The solitude was hardship, you see, given boy had been in constant company for years and the stretch of it without welcoming faces was difficult to tolerate, moderation or otherwise. He watched Cisco pick himself over the reaching stretch of very old tree unearthed and Jude did so with equanimity and utter lack of anything resembling ‘shy’. Jude was not, and he listened to chapter and verse albeit a short book and he smiled when Cisco did, to punctuate the sentence. He tossed the apple toward Cisco, loose-armed and low so it was visible it was coming and he rolled his weight over his palm and pushed upward until he was standing and picked up the coat in two fingers. Still and without the distraction of a good plot (the book was Copperfield, which Jude found engrossing, even on countless re-reading) the cool began to nip in and Jude didn’t shiver so much as he shifted his weight from one foot to the next.
“That sounds delightful and terribly neighborly, sunshine, even from an entry level accounts-receivables,” Jude slung the coat over his shoulder rather than putting it on, given it was messy with dirt and snow, “Although I’ve got no idea what dark magic those words do when put together. You can have my apple, if it can be considered contribution to lunch, such as it is.”

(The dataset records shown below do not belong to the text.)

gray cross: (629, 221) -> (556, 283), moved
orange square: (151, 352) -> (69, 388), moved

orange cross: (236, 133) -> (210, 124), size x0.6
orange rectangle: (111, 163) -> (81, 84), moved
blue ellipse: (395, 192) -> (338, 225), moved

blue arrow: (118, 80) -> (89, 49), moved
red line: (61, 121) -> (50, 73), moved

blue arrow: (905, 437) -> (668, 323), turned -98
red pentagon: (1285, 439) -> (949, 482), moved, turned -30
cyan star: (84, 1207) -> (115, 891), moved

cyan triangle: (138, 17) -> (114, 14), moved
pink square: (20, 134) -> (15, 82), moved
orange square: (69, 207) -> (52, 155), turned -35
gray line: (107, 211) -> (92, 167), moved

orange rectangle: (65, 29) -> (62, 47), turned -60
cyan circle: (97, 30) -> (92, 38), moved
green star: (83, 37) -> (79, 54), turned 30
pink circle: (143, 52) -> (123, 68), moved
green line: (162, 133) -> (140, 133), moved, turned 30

It took Cisco a moment to figure out that the sentence about dark magic referred to accounts receivables, and then another moment to discern the topic had changed from AR to apples. After this successive session of moments assembled into a pause, he smiled. “I’ll decline, and we can have apples next time.” He changed direction entirely to move unerringly back in the direction he had come, the blocks of color that made up his sweater picking his silhouette out of the trees clearly.
It occurred to Cisco that someone friendly who lived in town the last few months would be helpful to know, and he was hungry for a little gossip that reminded him of home. Placing his feet so he didn’t plunge his clean tennis shoes into a mud puddle, he retraced his steps, and as the walk wound through the woods five, ten minutes, he explained that he and his friends were living on his father’s property at the edge of park land.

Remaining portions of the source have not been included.